**Material for this exercise:**
────────────────────

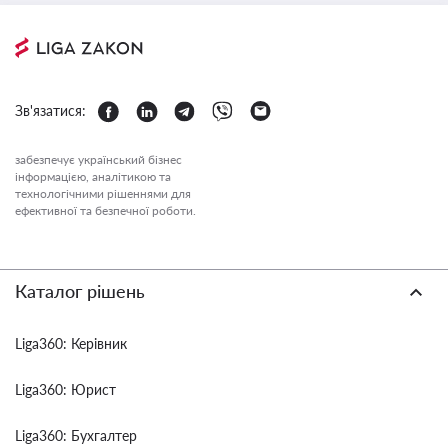
Зв'язатися:
забезпечує український бізнес
інформацією, аналітикою та
технологічними рішеннями для
ефективної та безпечної роботи.
Каталог рішень
Liga360: Керівник
Liga360: Юрист
Liga360: Бухгалтер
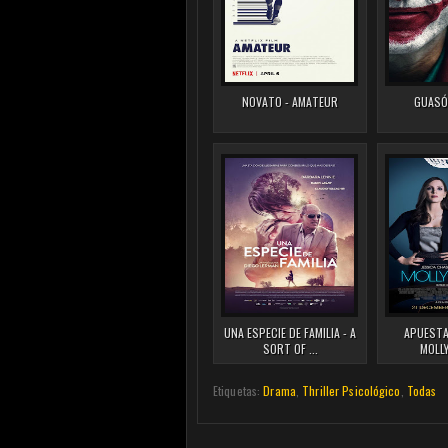
NOVATO - AMATEUR
GUASÓ
UNA ESPECIE DE FAMILIA - A
APUESTA
SORT OF ...
MOLL
Etiquetas:
Drama
,
Thriller Psicológico
,
Todas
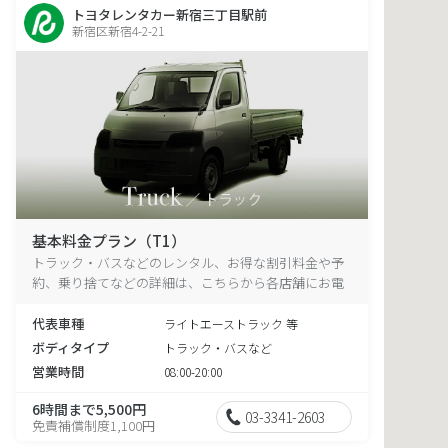
トヨタレンタカー新宿三丁目駅前
新宿区新宿4-2-21
基本料金プラン（T1）
トラック・バスなどのレンタル、お得な割引料金や予
約、乗り捨てなどの詳細は、こちらから各店舗にお電
話ください。
代表車種
ライトエーストラック 等
ボディタイプ
トラック・バスなど
営業時間
08:00-20:00
6時間まで5,500円
03-3341-2603
免責補償制度1,100円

────────────────────

**What is being asked:** Copy out the line holding "約、乗り捨てなどの詳細は、こちらから各店舗にお電" along with all lines after it through the end of the entries, exactly and only these.

**Solution to this exercise:**
約、乗り捨てなどの詳細は、こちらから各店舗にお電
話ください。
代表車種
ライトエーストラック 等
ボディタイプ
トラック・バスなど
営業時間
08:00-20:00
6時間まで5,500円
03-3341-2603
免責補償制度1,100円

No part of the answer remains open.